TIL: How to store and restore the state of multiple entities in Home Assistant

3 minute read Published:

Short howto: store/restore state in HA

The problem: Automations sometimes need to store the state of several entities at once and then restore all of them at a later point in time. An example of this is:

When I open my balcony door at night, I want the lights in my room to turn off. when I close the balcony door, I want the lights to be restored to the exact same state they were previously.

Siytek’s post brought up the idea that one can store states in a newly created scene, then change stuff and later activate the scene to restore everything. AMAZING!

The problem with their outlined approach: You need to exactly specify which states and attributes of which entities to store in the scene and this can quickly escalate when you want to keep track of multiple entities at once.

My solution: using a python_script to do all the heavy lifting. It only wants 2 things:

  1. the name of the scene to create
  2. a list of all entities to store their state

Dependencies

Code

python_scripts/store_and_turn_off.py

entities = data.get("entities", [])
scene = data.get("scene", "")
logger.info("[store_and_turn_off]: [scene: '%s'] storing state for %s", scene, entities)

scene_entities = {}

for entity in entities:
    state_wrapper = hass.states.get(entity)
    state_dict = state_wrapper.as_dict()
    stored_state = {
        "state": state_dict["state"],
        **state_dict["attributes"]
    }
    scene_entities[entity] = stored_state

scene_data = {
    "scene_id": scene,
    "entities": scene_entities
}

if len(entities) == 0:
    logger.info("[store_and_turn_off]: entities not set")

if not scene:
    logger.info("[store_and_turn_off]: scene not set")
else:
    hass.services.call("scene", "create", scene_data, True)
    logger.info("[store_and_turn_off] stored state in scene %s", scene)

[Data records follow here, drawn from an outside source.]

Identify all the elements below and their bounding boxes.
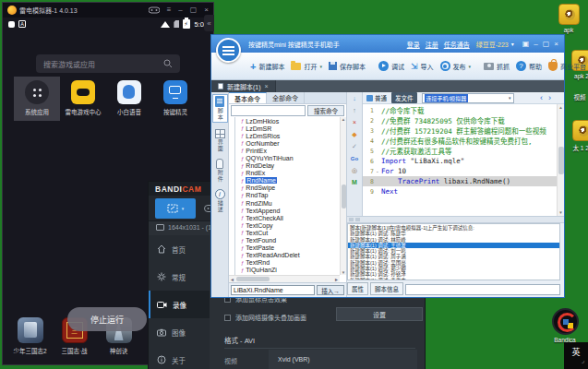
help-button[interactable]: ?帮助 [516, 61, 542, 71]
code-line[interactable]: 2 //免费群 734825095 仅供命令库下载 [363, 115, 557, 125]
edit-icon[interactable]: ✓ [352, 143, 357, 150]
app-sanguozhi2[interactable]: 少年三国志2 [12, 317, 48, 355]
code-line[interactable]: 8 TracePrint libaxi.RndName() [363, 176, 557, 186]
desktop-icon-misc[interactable]: 太 1 2.. [566, 120, 588, 152]
business-platform-button[interactable]: 商业平台 [548, 62, 586, 71]
screen-recording-mode-button[interactable]: ▾ [155, 198, 196, 219]
desktop-icon-video[interactable]: 视频 [563, 92, 588, 101]
move-down-icon[interactable]: ↓ [353, 95, 356, 102]
tree-vertical-scrollbar[interactable]: ▲▼ [340, 117, 346, 275]
search-command-button[interactable]: 搜索命令 [307, 105, 344, 116]
mode-toggle[interactable]: 普通 [366, 93, 387, 102]
tree-item[interactable]: ƒPrintEx [241, 147, 340, 154]
tree-item[interactable]: ƒRndTap [241, 192, 340, 199]
tree-item[interactable]: ƒTextCut [241, 229, 340, 236]
close-tab-icon[interactable]: × [265, 83, 269, 89]
editor-vertical-scrollbar[interactable]: ▲▼ [557, 104, 564, 216]
tree-item[interactable]: ƒRndEx [241, 170, 340, 177]
stop-running-toast[interactable]: 停止运行 [67, 307, 147, 331]
tree-item[interactable]: ƒLzDmSRios [241, 132, 340, 139]
chevron-down-icon[interactable]: ▾ [469, 64, 472, 69]
tree-item[interactable]: ƒTextCopy [241, 221, 340, 229]
close-button[interactable]: × [204, 6, 209, 14]
open-button[interactable]: 打开▾ [291, 62, 322, 71]
move-up-icon[interactable]: ↑ [353, 107, 356, 114]
gamepad-icon[interactable] [149, 6, 160, 14]
app-system[interactable]: 系统应用 [14, 77, 60, 121]
sidebar-item-image[interactable]: 图像 [149, 318, 210, 346]
device-dropdown[interactable]: 连接手机/模拟器 ▾ [422, 93, 514, 103]
rail-item-script[interactable]: 脚本 [212, 94, 228, 123]
register-link[interactable]: 注册 [426, 40, 438, 49]
macro-icon[interactable]: M [352, 179, 357, 186]
code-line[interactable]: 6 Import "LiBaXi.mqle" [363, 156, 557, 166]
capture-tool-button[interactable]: 抓抓 [484, 62, 510, 71]
insert-button[interactable]: 插入→ [317, 285, 344, 295]
rail-item-ui[interactable]: 界面 [212, 129, 228, 152]
skin-button[interactable]: ▣ [522, 40, 530, 48]
rail-item-description[interactable]: i 描述 [212, 189, 228, 213]
rail-item-attachment[interactable]: 附件 [212, 159, 228, 183]
tree-item[interactable]: ƒTextRnd [241, 259, 340, 267]
chevron-down-icon[interactable]: ▾ [511, 41, 514, 47]
publish-button[interactable]: 发布▾ [440, 61, 472, 71]
debug-log[interactable]: 脚本[新建脚本(1)]在[雷电模拟器-1]上产生如下调试信息:新建脚本(1) 调… [347, 223, 560, 280]
status-field[interactable] [405, 284, 560, 295]
send-file-button[interactable]: 发文件 [391, 92, 417, 103]
sidebar-item-about[interactable]: 关于 [149, 346, 210, 369]
sidebar-item-home[interactable]: 首页 [149, 235, 210, 263]
close-button[interactable]: × [554, 40, 558, 48]
insert-command-field[interactable]: LiBaXi.RndName [231, 285, 315, 295]
tree-item[interactable]: ƒTiQuHanZi [241, 267, 340, 274]
back-icon[interactable]: ‹ [540, 93, 543, 102]
maximize-button[interactable]: ▢ [190, 6, 198, 14]
code-line[interactable]: 5 //元素获取激活工具等 [363, 146, 557, 156]
script-tab[interactable]: 新建脚本(1) × [211, 80, 276, 92]
save-script-button[interactable]: 保存脚本 [329, 62, 366, 71]
forward-icon[interactable]: › [548, 93, 551, 102]
checkbox-icon[interactable] [224, 315, 231, 321]
menu-icon[interactable]: ≡ [167, 6, 172, 14]
code-line[interactable]: 3 //付费群 157219204 群主解答编程问题和一些视频 [363, 125, 557, 136]
tree-item[interactable]: ƒRndSwipe [241, 184, 340, 192]
code-line[interactable]: 1 //命令库下载 [363, 105, 557, 115]
code-editor[interactable]: 1 //命令库下载 2 //免费群 734825095 仅供命 [363, 104, 557, 216]
debug-button[interactable]: 调试 [378, 61, 404, 71]
maximize-button[interactable]: ▢ [543, 40, 550, 48]
code-line[interactable]: 7 - For 10 [363, 166, 557, 176]
code-line[interactable]: 9 Next [363, 186, 557, 196]
command-search-input[interactable] [231, 105, 306, 116]
tree-item[interactable]: ƒQQYuYinTiHuan [241, 154, 340, 161]
user-badge[interactable]: 绿豆豆-223 [476, 40, 509, 49]
tree-item[interactable]: ƒLzDmHkios [241, 117, 340, 125]
tree-item[interactable]: ƒRndName [241, 177, 340, 184]
notice-link[interactable]: 任务通告 [444, 40, 470, 49]
webcam-overlay-option[interactable]: 添加网络摄像头叠加画面 [224, 313, 306, 322]
search-bar[interactable]: 搜索游戏或应用 [36, 54, 180, 73]
delete-icon[interactable]: × [353, 119, 356, 126]
desktop-icon-apk[interactable]: apk [552, 4, 585, 33]
app-game-center[interactable]: 雷电游戏中心 [60, 77, 106, 121]
tree-item[interactable]: ƒTextCheckAll [241, 214, 340, 221]
tree-item[interactable]: ƒTextPaste [241, 244, 340, 252]
command-tab[interactable]: 基本命令 [229, 92, 267, 103]
hand-icon[interactable]: ◆ [352, 131, 356, 138]
tree-item[interactable]: ƒTextAppend [241, 207, 340, 214]
tree-item[interactable]: ƒRndZiMu [241, 199, 340, 207]
log-line[interactable]: 新建脚本(1) 调试: 李俊杰 [350, 278, 558, 280]
chevron-down-icon[interactable]: ▾ [182, 206, 185, 211]
tree-item[interactable]: ƒRndDelay [241, 162, 340, 170]
desktop-icon-bandicam[interactable]: Bandica [548, 308, 582, 343]
tab-script-info[interactable]: 脚本信息 [370, 282, 403, 295]
login-link[interactable]: 登录 [407, 40, 420, 49]
new-script-button[interactable]: +新建脚本 [250, 62, 284, 71]
tree-item[interactable]: ƒOcrNumber [241, 139, 340, 147]
chevron-down-icon[interactable]: ▾ [319, 64, 322, 69]
settings-button[interactable]: 设置 [336, 307, 423, 321]
video-format-panel[interactable]: Xvid (VBR) 0x1080, 30.00fps, 80q [269, 350, 417, 369]
command-tab[interactable]: 全部命令 [267, 92, 305, 103]
sidebar-item-video[interactable]: 录像 [149, 291, 210, 318]
app-xiaobai-voice[interactable]: 小白语音 [106, 77, 152, 121]
sidebar-item-general[interactable]: 常规 [149, 263, 210, 291]
find-icon[interactable]: ◎ [352, 167, 357, 174]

# if you don't want this script to turn off stuff, then remove all following lines:
turn_off_data = {
    "entity_id": entities
}

hass.services.call("homeassistant", "turn_off", turn_off_data, True)

example usage

When I open the office balcony door at night for longer than 1s, the entities light.office_whiteboard, light.office_woodboard, switch.office_light_switch will get their state stored in scene.zz_office and then be turned off. When the door is closed again, their state will be restored again by activating scene.zz_office

alias: window_open_night_office
mode: single
description: ''
trigger:
- type: opened
  platform: device
  device_id: ab0909b30b0a3
  entity_id: binary_sensor.lumi_lumi_sensor_magnet_aq2_on_off
  domain: binary_sensor
  for:
    hours: 0
    minutes: 0
    seconds: 1
    milliseconds: 0
condition: # Only run this automation when it's dark outside // the sun is under the horizon
- condition: template
  value_template: '{{ state_attr(''sun.sun'', ''elevation'') < 0 }}'
action:
- service: python_script.store_and_turn_off
  data:
    scene: zz_office
    entities:
    - light.office_whiteboard
    - light.office_woodboard
    - switch.office_light_switch
- wait_for_trigger:
  - type: not_opened
    platform: device
    device_id: ab0909b30b0a3
    entity_id: binary_sensor.lumi_lumi_sensor_magnet_aq2_on_off
    domain: binary_sensor
- service: scene.turn_on
  target:
    entity_id: scene.zz_office

Sidenote: I prefix the scene names with zz_ to make sure that they will not pollute my list of automations.

This solution is heavily inspired by Siytek’s blog post!